What if Occupy Nazareth, Occupy Gettysburg and Occupy Washington all performed "mic checks" during some of history's great speeches ...

In the year 30 A.D., an itinerant preacher stood atop a hill in Judea, and began preaching to a large crowd spread out before him.

“Blessed are the poor in spirit, for theirs is the kingdom of heaven,” the preacher began. “Blessed are those who mourn, for they will be comforted. Blessed are the meek, for they will inherit the earth. Blessed are those who hunger and thirst for righteousness, for they will be filled…”

Suddenly, he was interrupted by a group of young people standing in the back of the throng.

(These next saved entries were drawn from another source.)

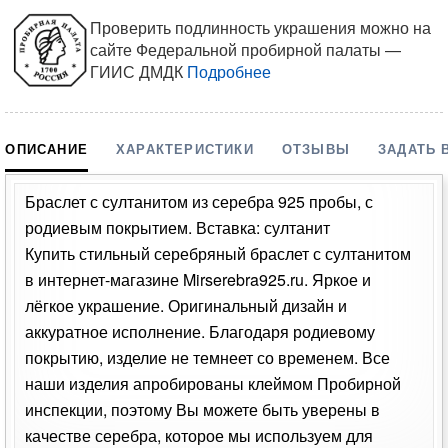
Проверить подлинность украшения можно на
сайте Федеральной пробирной палаты —
ГИИС ДМДК
Подробнее
ОПИСАНИЕ
ХАРАКТЕРИСТИКИ
ОТЗЫВЫ
ЗАДАТЬ 
Браслет с султанитом из серебра 925 пробы, с
родиевым покрытием. Вставка: султанит
Купить стильный серебряный браслет с султанитом
в интернет-магазине Mirserebra925.ru. Яркое и
лёгкое украшение. Оригинальный дизайн и
аккуратное исполнение. Благодаря родиевому
покрытию, изделие не темнеет со временем. Все
наши изделия апробированы клеймом Пробирной
инспекции, поэтому Вы можете быть уверены в
качестве серебра, которое мы используем для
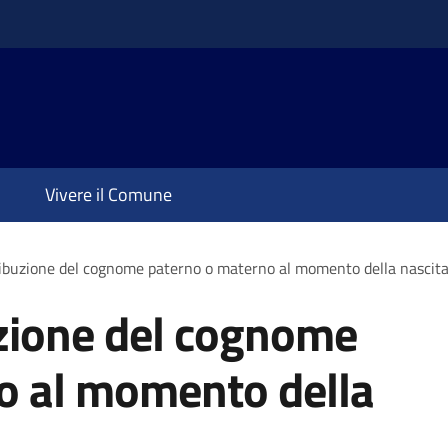
Vivere il Comune
ribuzione del cognome paterno o materno al momento della nascit
uzione del cognome
o al momento della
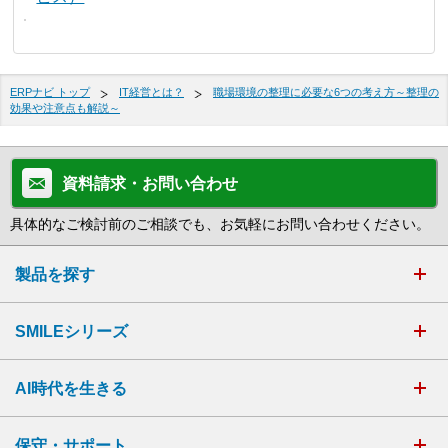
ERPナビ トップ
IT経営とは？
職場環境の整理に必要な6つの考え方～整理の
効果や注意点も解説～
資料請求・お問い合わせ
具体的なご検討前のご相談でも、お気軽にお問い合わせください。
製品を探す
SMILEシリーズ
AI時代を生きる
保守・サポート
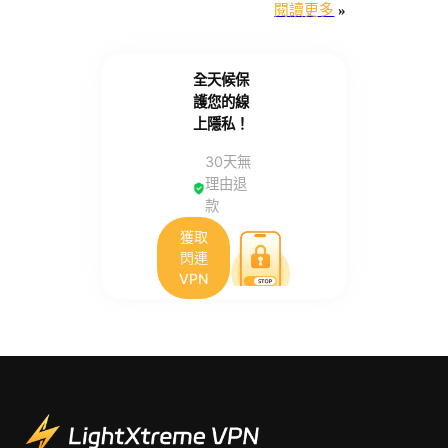
閱讀更多
»
全天候保
護您的線
上隱私！
30天無
理由退
款
獲取
閃連
VPN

“Mic check!” their leader shouted. “You claim to speak for the poor, the mourners, the meek, and the righteous, but you haven’t said a word to specifically address long-term unemployment, lack of access to quality health care, the foreclosure crisis or the increase in income disparity throughout the Roman Empire since 1 B.C.!”

“Identify yourself!” the preacher said.

“We’re Occupy Nazareth, and we represent the 99 percent of Judeans who weren’t lucky enough to inherit divinity from our parents!” the young man shouted. “Also, we want to talk to you about feeding that crowd with loaves and fishes. Next time, we think you should serve something vegan.”

The group then began to chant: “Jesus, who elected you? Not the people! Not the people!”

Jesus had a longer sermon prepared, but the meeting broke up after that, and he never had a chance to deliver it.

In the year 1863, a tall, bearded man stood solemnly at the scene of a battle, and unfolded an envelope on which he had written a brief speech.

“Four score and seven years ago our fathers brought forth on this continent, a new nation, conceived in Liberty, and dedicated to the proposition that all men are created equal…”

“Mic check!” a voice from the crowd shouted. “We’re here to expose President Lincoln’s real motive for starting the Civil War: to increase profits for northern armaments makers. People not profits! People not profits!”

“Let the president finish!” a soldier shouted.

“We’re Occupy Gettysburg, and we’re going to be heard,” the leader shouted. “We’re going to give the last full measure of our devotion to ensure that government of the people, by the people and for the people does not perish from the face of the Earth.”

In response to his words, a dozen Occupy protestors began marching in a circle, chanting “of the people, by the people, for the people!” over and over again.

Lincoln never got to finish his speech.

In the year 1963, a man stood on the steps of the Lincoln Memorial, and delivered a speech his people had been waiting over 300 years to hear.

“I have a dream that one day this nation will rise up and live out the true meaning of its creed: ‘We hold these truths to be self-evident: that all men are created equal,’” he proclaimed. “I have a dream that my four little children will one day live in a nation where they will not be judged by the color of their skin but by the content of their character.”

“Mic check!” a young woman shouted from beneath the podium. “This is Occupy The March On Washington. Hey, Dr. King, what about women? Aren’t all women created equal, too? This is 1963, not 1863.”

And so she began a chant: “All men AND women created equal. All men AND women created equal. All men AND women created equal.”

Martin Luther King never lived long enough to support the women’s liberation movement.